Complicated string

I have a data file example

10302|77747373|442422442|290209|244242|"234|2352"|92482892

It has about 5000 rows the same way in that field.

Needs to look like this.... I need to remove the quotes but the more difficult thing is to remove the pipe between the quotes because there is a pipe in between? Any ideas?

10302|77747373|442422442|290209|244242|2342352|92482892

Try:

awk '{sub(/[|]/,x,$2)}1' FS=\" OFS= file

or something like:

sed 's/"\([^|]*\)|\([^"]*\)"/\1\2/g' file

Note the two solutions (awk and sed) are subtly different. Particularly in how they deal with quoted strings that don't contain a pipe.

The sed version only removes the quotes (and pipe) if they contain a pipe and does this for all instances on the line (g option), where the awk removes the first set of quotes on the line (and pipe if present), regardless of them containing a pipe.

Not quite. The awk only removes the first set of quotes, IF they contain a pipe symbol. This was done, since the input specification says there is only one field per line. If there are more sets of quotes on the line, then they are also going to be removed, but if that is the case then we also need a different solution.

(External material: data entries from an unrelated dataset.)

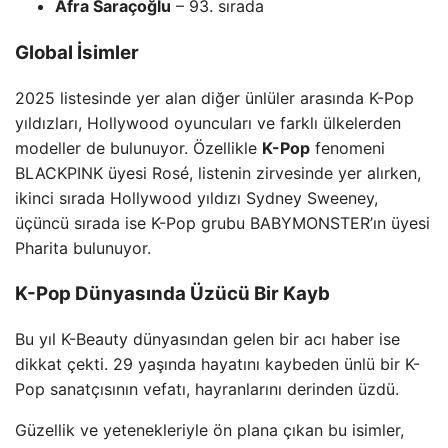
Afra Saraçoğlu
– 93. sırada
Global İsimler
2025 listesinde yer alan diğer ünlüler arasında K-Pop
yıldızları, Hollywood oyuncuları ve farklı ülkelerden
modeller de bulunuyor. Özellikle
K-Pop
fenomeni
BLACKPINK üyesi Rosé, listenin zirvesinde yer alırken,
ikinci sırada Hollywood yıldızı Sydney Sweeney,
üçüncü sırada ise K-Pop grubu BABYMONSTER’ın üyesi
Pharita bulunuyor.
K-Pop Dünyasında Üzücü Bir Kayb
Bu yıl K-Beauty dünyasından gelen bir acı haber ise
dikkat çekti. 29 yaşında hayatını kaybeden ünlü bir K-
Pop sanatçısının vefatı, hayranlarını derinden üzdü.
Güzellik ve yetenekleriyle ön plana çıkan bu isimler,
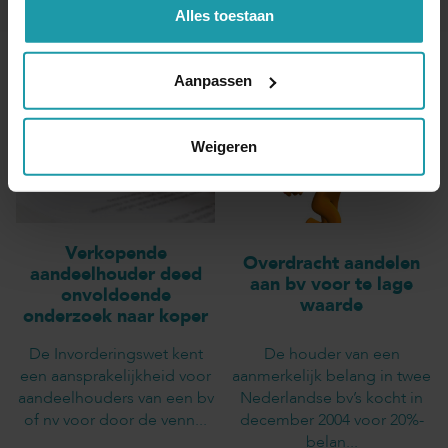
Alles toestaan
Andere interessante artikelen
Aanpassen
Weigeren
Verkopende
Overdracht aandelen
aandeelhouder deed
aan bv voor te lage
onvoldoende
waarde
onderzoek naar koper
De Invorderingswet kent
De houder van een
een aansprakelijkheid voor
aanmerkelijk belang in twee
aandeelhouders van een bv
Nederlandse bv’s kocht in
of nv voor door de venn...
december 2004 voor 20%-
belan...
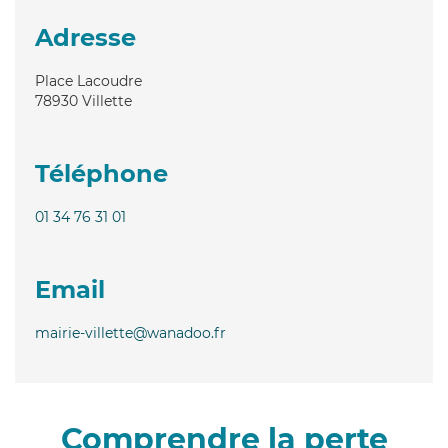
Adresse
Place Lacoudre
78930
Villette
Téléphone
01 34 76 31 01
Email
mairie-villette@wanadoo.fr
Comprendre la perte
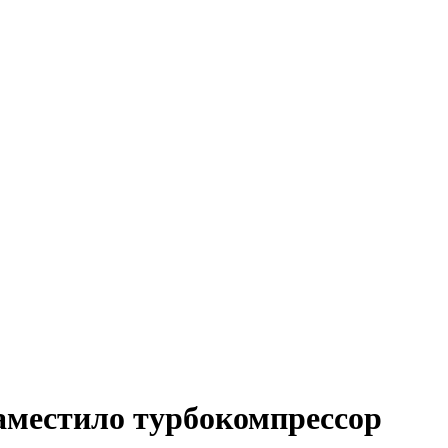
местило турбокомпрессор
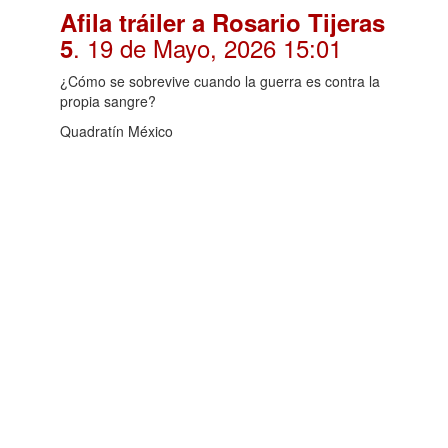
Afila tráiler a Rosario Tijeras
. 19 de Mayo, 2026 15:01
5
¿Cómo se sobrevive cuando la guerra es contra la
propia sangre?
Quadratín México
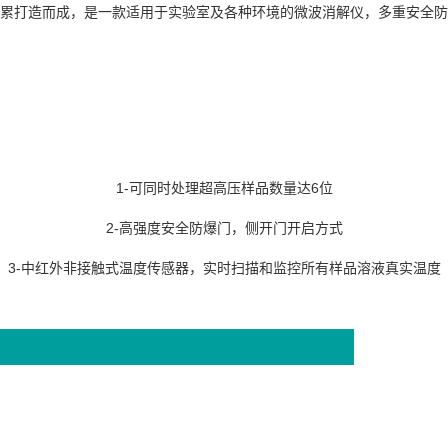
术积累打造而成，是一款适用于实验室及各种环境的微波消解仪，多重安全
1-可同时处理超高压样品数量达6位
2-高强度安全防爆门，侧开门开启方式
3-中红外非接触式温度传感器，实时扫描和监控所有样品溶液真实温度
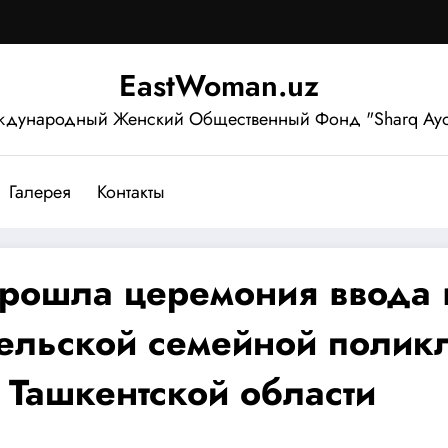
EastWoman.uz
дународный Женский Общественный Фонд "Sharq Ayo
Галерея
Контакты
прошла церемония ввода 
сельской семейной поли
 Ташкентской области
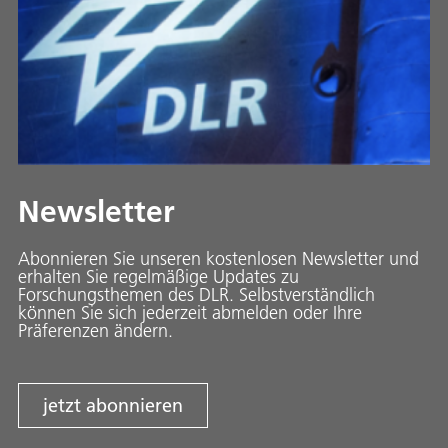
Newsletter
Abonnieren Sie unseren kostenlosen Newsletter und
erhalten Sie regelmäßige Updates zu
Forschungsthemen des DLR. Selbstverständlich
können Sie sich jederzeit abmelden oder Ihre
Präferenzen ändern.
jetzt abonnieren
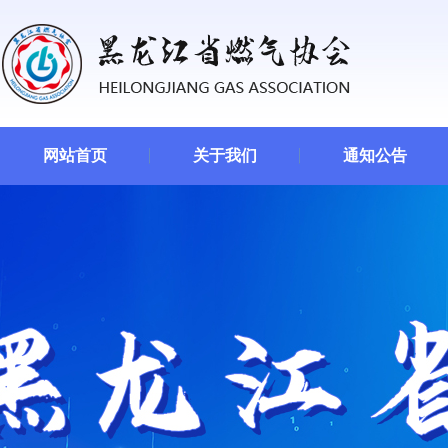
网站首页
关于我们
通知公告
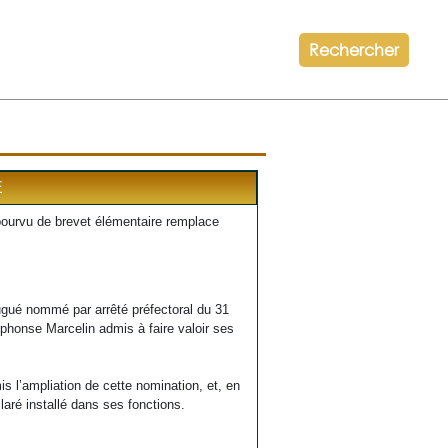
Rechercher
E
pourvu de brevet élémentaire remplace
gué nommé par arrêté préfectoral du 31
lphonse Marcelin admis à faire valoir ses
s l’ampliation de cette nomination, et, en
aré installé dans ses fonctions.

With the sed at first I left out the g -flag, so that it did the same, but decided to put it in so that if the OP's input file was a little bit different than stated (namely only one field with quotes) he could see the difference and report back...

1 Like

Interesting, I didn't know sub worked that way, in contrast to this awk '{$2=$2}1' FS=\" OFS= file

It is not sub that works this way, but rather it is that $2 only gets changed by sub when the substitution is succesful. If not, then the record does not get recalculated and thus the field separators (the double quotes) remain unchanged.

Yes, output is not written unless the RE matches. For some reason I thought it was equivalent to this $2=gensub(/[|]/,x,"",$2)